**Exercise prompt**
Through the end of the data below, output every line exactly, beginning with the line that contains "6.279.901,31".

**Input for this task**
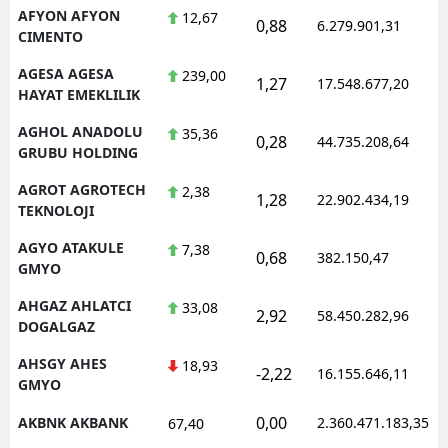
AFYON AFYON
12,67
0,88
6.279.901,31
CIMENTO
AGESA AGESA
239,00
1,27
17.548.677,20
HAYAT EMEKLILIK
AGHOL ANADOLU
35,36
0,28
44.735.208,64
GRUBU HOLDING
AGROT AGROTECH
2,38
1,28
22.902.434,19
TEKNOLOJI
AGYO ATAKULE
7,38
0,68
382.150,47
GMYO
AHGAZ AHLATCI
33,08
2,92
58.450.282,96
DOGALGAZ
AHSGY AHES
18,93
-2,22
16.155.646,11
GMYO
0,00
AKBNK AKBANK
2.360.471.183,35
67,40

**Task response**
6.279.901,31
CIMENTO
AGESA AGESA
239,00
1,27
17.548.677,20
HAYAT EMEKLILIK
AGHOL ANADOLU
35,36
0,28
44.735.208,64
GRUBU HOLDING
AGROT AGROTECH
2,38
1,28
22.902.434,19
TEKNOLOJI
AGYO ATAKULE
7,38
0,68
382.150,47
GMYO
AHGAZ AHLATCI
33,08
2,92
58.450.282,96
DOGALGAZ
AHSGY AHES
18,93
-2,22
16.155.646,11
GMYO
0,00
AKBNK AKBANK
2.360.471.183,35
67,40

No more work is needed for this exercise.